OBJECTIVES: Health economic models (HEMs) are vital for assessing the cost-effectiveness of healthcare interventions. Advances in artificial intelligence (AI), particularly with large language models (LLMs) like the GPT-4o, have shown potential to revolutionize various domains by automating complex cognitive tasks. This study aims to evaluate the feasibility and accuracy of using LLMs to conceptualize HEMs.

METHODS: A proof-of-concept exercise was undertaken and a cost-effectiveness model for an anti-cancer therapy in advanced breast cancer was developed. Publicly available data sources were considered. A Human Intelligence (HI) in-the-loop approach was utilized, combining the strengths of LLMs with the critical oversight and expertise of human health economists. Various reasoning techniques within the LLM, such as Chain of Thought (CoT), Tree of Thought (ToT), and CoT-Self-Consistency, were explored. Additionally, the Retrieval-Augmented Generation (RAG) approach was employed to enhance information retrieval and integration, all implemented in Python.

RESULTS: The LLM recommended a natural history which was further refined using the HI-in-loop approach. The initial recommendation was promising and closely aligned with what human experts might have generated through manual conceptualization. For the model structure, LLM suggested a Markov model with four health states: "Progression-Free Survival" (PFS), "First Progression," "Second Progression," and "Death." Key parameters were identified, and gaps were highlighted.

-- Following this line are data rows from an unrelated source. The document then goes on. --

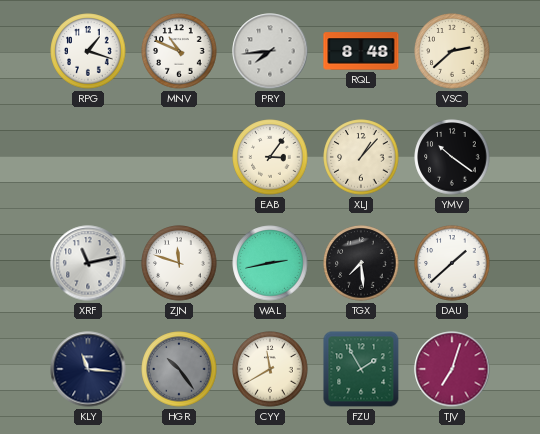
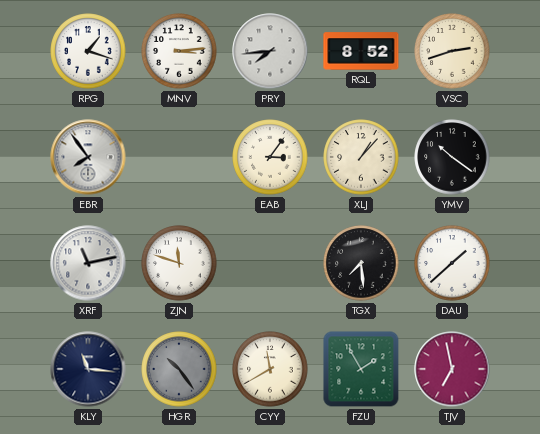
MNV: 10:49 -> 3:14
RQL: 8:48 -> 8:52
VSC: 2:38 -> 2:42
EBR: none -> 7:54
WAL: 2:43 -> none
TJV: 7:03 -> 6:58
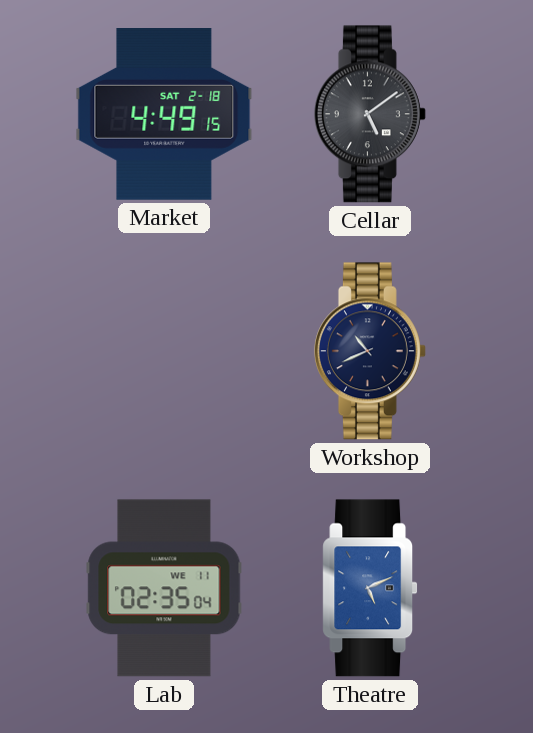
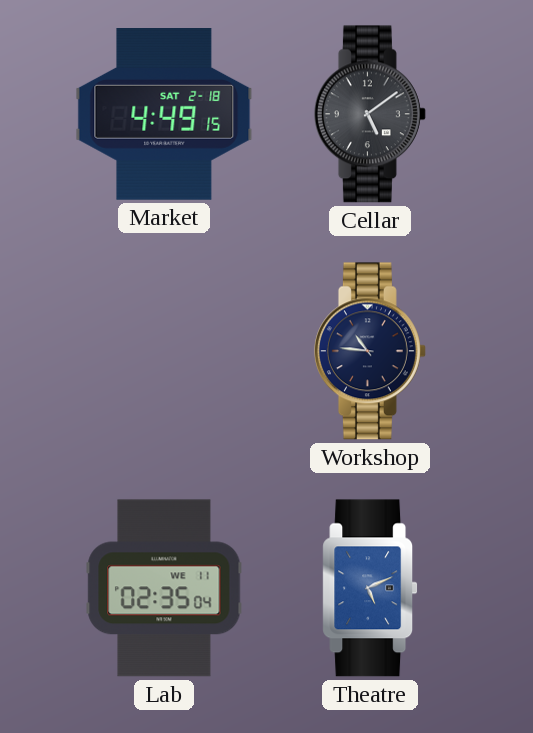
Workshop: 10:41 -> 10:46
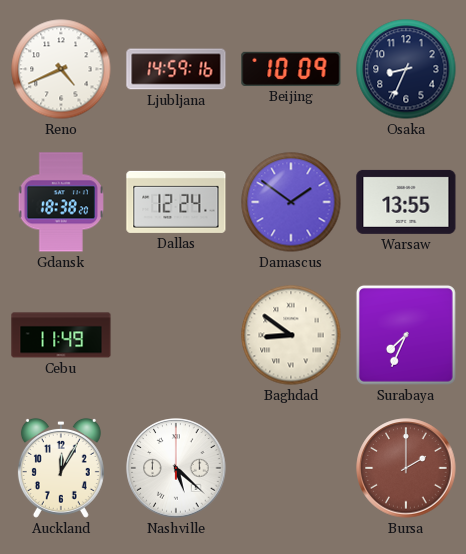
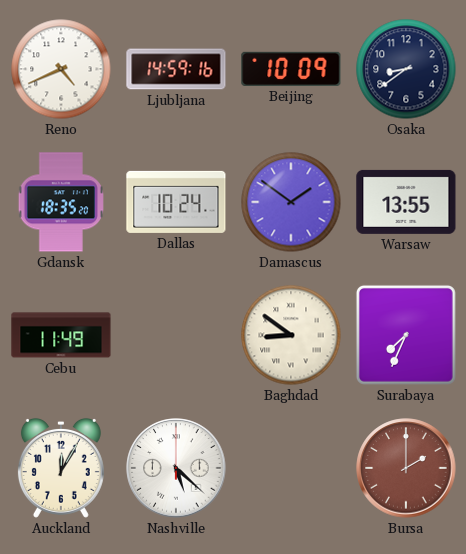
Osaka: 8:34 -> 8:39
Gdansk: 18:38 -> 18:35
Dallas: 12:24 -> 10:24
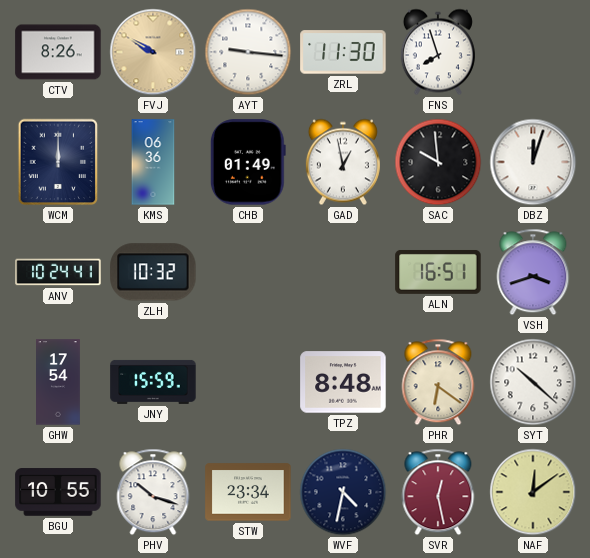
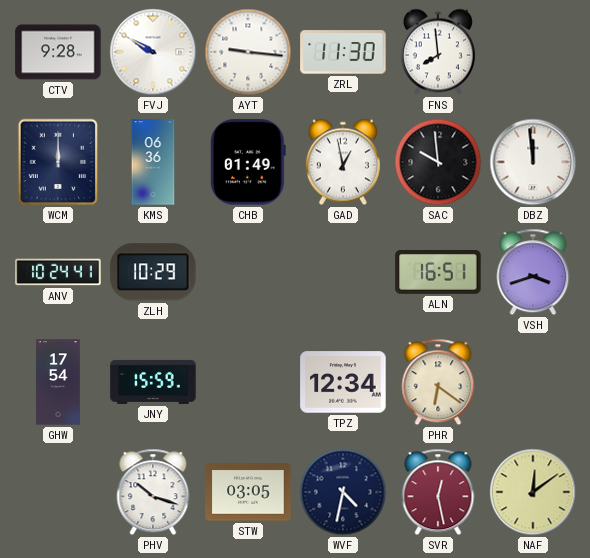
CTV: 8:26 -> 9:28
FVJ dial: champagne -> white
FNS: 7:57 -> 7:59
DBZ: 12:03 -> 11:59
ZLH: 10:32 -> 10:29
TPZ: 8:48 -> 12:34
SYT: 10:22 -> none
BGU: 10:55 -> none
STW: 23:34 -> 03:05
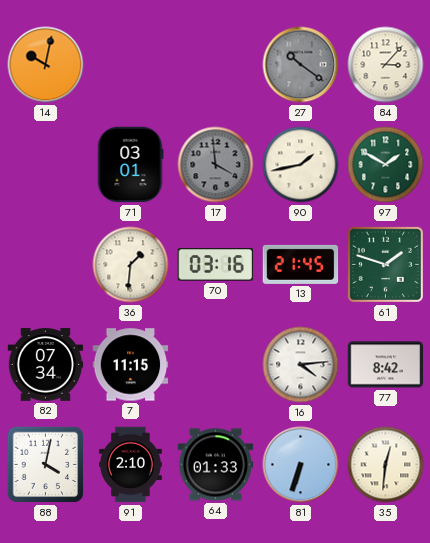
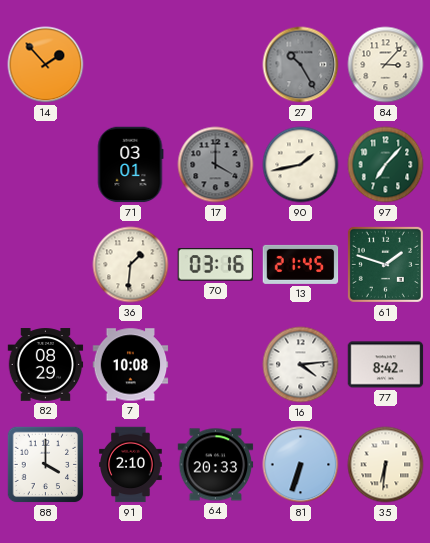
14: 10:02 -> 1:53
27: 10:21 -> 10:25
17: 3:59 -> 4:00
97: 1:50 -> 7:07
82: 07:34 -> 08:29
7: 11:15 -> 10:08
88: 4:02 -> 4:00
64: 01:33 -> 20:33
35: 12:31 -> 6:31
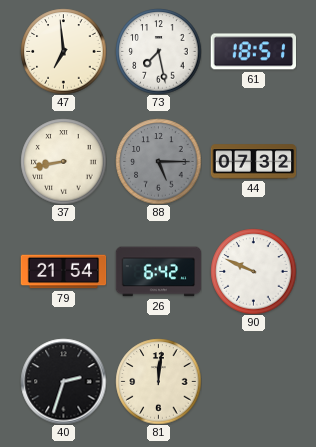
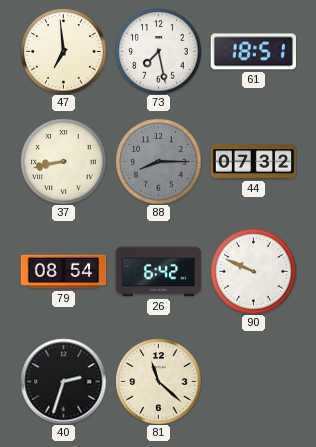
88: 5:15 -> 8:15
79: 21:54 -> 08:54
81: 12:01 -> 11:22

CONCLUSIONS: The results from this case study demonstrated the potential of LLMs in the conceptualization of HEMs. While LLMs are becoming increasingly adept at reasoning, an open and agile approach is crucial for their usability in HEOR rather than blindly adapting them. Integrating human feedback into the loop not only enhances the accuracy and reliability of the models but also introduces a dependency on highly skilled human modelers, which can be a bottleneck. This highlights the need for a balanced approach to utilizing LLMs in HEOR, ensuring that AI complements rather than replaces human modellers.